Mortgage-backed securities were at the center of the financial crisis. These financial products, including residential mortgage-backed securities (RMBSs) and collateral debt obligations (CDOs), derive their value from the monthly payments consumers make on their mortgages.
“We believe that countless investors and market participants, including state regulators, were misled by S&P’s promise that its analysis was independent and objective. S&P violated the trust that it purposefully cultivated with the marketplace, leading to disastrous results,” Attorney General Koster said.
Regarding the lawsuit, Secretary Kander, Missouri’s chief securities regulator, said, “The consequences of S&P’s irresponsible decisions can be felt far beyond Wall Street. Missourians trusted S&P’s supposedly independent investment analysis, but it appears that trust was betrayed to protect S&P's profits.”
A member of Kander’s staff will be appointed to the lawsuit as a Special Assistant Attorney General.
Missouri is among a number of states that are pursuing claims against Standard and Poor’s based on the company’s allegedly fraudulent practices. Other states include Connecticut, Mississippi, Illinois, Arizona, Arkansas, California, Delaware, the District of Columbia, Idaho, Iowa, North Carolina, Maine, Pennsylvania, Tennessee, and Washington.
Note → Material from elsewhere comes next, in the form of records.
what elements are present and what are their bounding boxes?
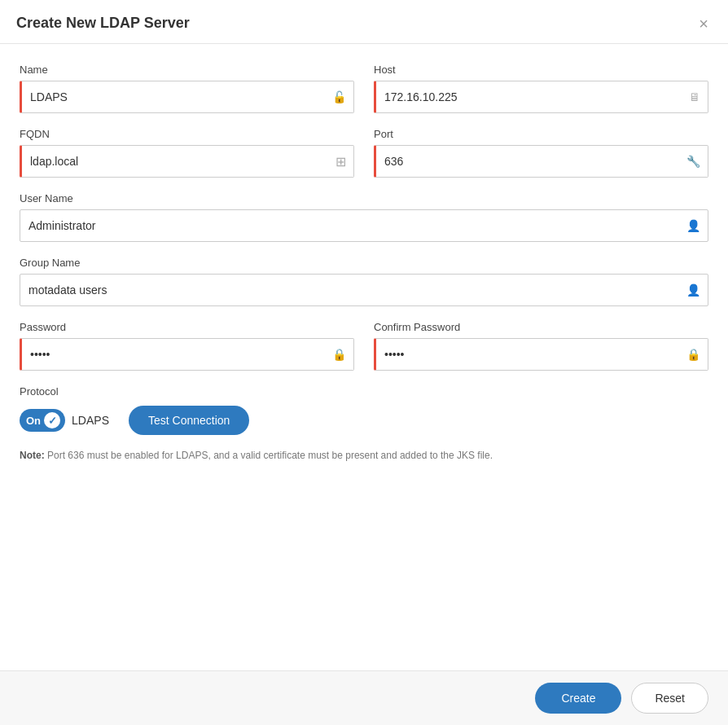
name-input[interactable]	[20, 81, 354, 113]
note-content: Port 636 must be enabled for LDAPS, and …	[47, 450, 493, 461]
modal-body: Name Host FQDN	[0, 44, 728, 670]
field-name: Name	[20, 64, 354, 113]
host-input-wrapper	[374, 81, 708, 113]
fqdn-label: FQDN	[20, 128, 354, 140]
toggle-container: On ✓ LDAPS	[20, 409, 109, 432]
field-username: User Name	[20, 192, 708, 242]
name-label: Name	[20, 64, 354, 76]
toggle-check: ✓	[44, 412, 60, 428]
modal-title: Create New LDAP Server	[16, 15, 190, 32]
field-confirm-password: Confirm Password	[374, 321, 708, 371]
field-fqdn: FQDN	[20, 128, 354, 178]
username-input-wrapper	[20, 209, 708, 242]
groupname-label: Group Name	[20, 257, 708, 269]
test-connection-button[interactable]: Test Connection	[129, 406, 249, 435]
create-button[interactable]: Create	[535, 683, 621, 714]
reset-button[interactable]: Reset	[631, 683, 708, 714]
name-input-wrapper	[20, 81, 354, 113]
groupname-input[interactable]	[20, 274, 708, 306]
confirm-password-label: Confirm Password	[374, 321, 708, 333]
username-input[interactable]	[20, 209, 708, 242]
protocol-value-label: LDAPS	[72, 414, 109, 427]
field-host: Host	[374, 64, 708, 113]
row-fqdn-port: FQDN Port	[20, 128, 708, 178]
modal-footer: Create Reset	[0, 670, 728, 725]
field-groupname: Group Name	[20, 257, 708, 306]
confirm-password-input[interactable]	[374, 338, 708, 371]
create-ldap-modal: Create New LDAP Server × Name Host	[0, 0, 728, 725]
username-label: User Name	[20, 192, 708, 204]
password-input[interactable]	[20, 338, 354, 371]
row-name-host: Name Host	[20, 64, 708, 113]
fqdn-input[interactable]	[20, 145, 354, 178]
field-port: Port	[374, 128, 708, 178]
row-username: User Name	[20, 192, 708, 242]
protocol-row: On ✓ LDAPS Test Connection	[20, 406, 708, 435]
close-button[interactable]: ×	[695, 15, 712, 32]
protocol-section: Protocol On ✓ LDAPS Test Connection Note…	[20, 385, 708, 463]
groupname-input-wrapper	[20, 274, 708, 306]
toggle-on-label: On	[26, 415, 41, 427]
host-input[interactable]	[374, 81, 708, 113]
modal-header: Create New LDAP Server ×	[0, 0, 728, 44]
row-groupname: Group Name	[20, 257, 708, 306]
row-passwords: Password Confirm Password	[20, 321, 708, 371]
password-label: Password	[20, 321, 354, 333]
field-password: Password	[20, 321, 354, 371]
port-input[interactable]	[374, 145, 708, 178]
check-icon: ✓	[48, 415, 57, 427]
note-text: Note: Port 636 must be enabled for LDAPS…	[20, 448, 708, 463]
fqdn-input-wrapper	[20, 145, 354, 178]
note-label: Note:	[20, 450, 45, 461]
port-input-wrapper	[374, 145, 708, 178]
protocol-toggle[interactable]: On ✓	[20, 409, 65, 432]
password-input-wrapper	[20, 338, 354, 371]
port-label: Port	[374, 128, 708, 140]
host-label: Host	[374, 64, 708, 76]
confirm-password-input-wrapper	[374, 338, 708, 371]
protocol-label: Protocol	[20, 385, 708, 398]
The Department of Justice also filed suit yesterday in the Central District of California.
According to the complaints, investors and other market participants relied on S&P to fulfill its promise of independence and objectivity. Instead, the complaints allege, S&P adjusted its analytical models for rating residential mortgage-backed securities and collateral debt obligations to allow it to assign as many AAA ratings as possible, allowing it to earn additional revenue from its investment banking clients. Assessing actual credit risk was of secondary importance to revenue goals and winning new business, the complaints allege.
Further, the complaints allege that S&P’s monitoring of previously rated RMBSs and CDOs was also affected by revenue considerations. In particular, the complaints allege, S&P delayed taking rating actions on impaired RMBSs and continued rating new CDOs even after it determined that the securities’ underlying collateral was impaired, because it wanted to continue to earn lucrative fees.
The congressionally appointed bipartisan Financial Crisis Inquiry Commission concluded in its final report that the financial crisis “could not have happened” without the conduct of ratings agencies such as S&P.
The lawsuits ask the courts to stop S&P from making misrepresentations to the public and to impose civil penalties and order full restitution, which may total hundreds of millions of dollars.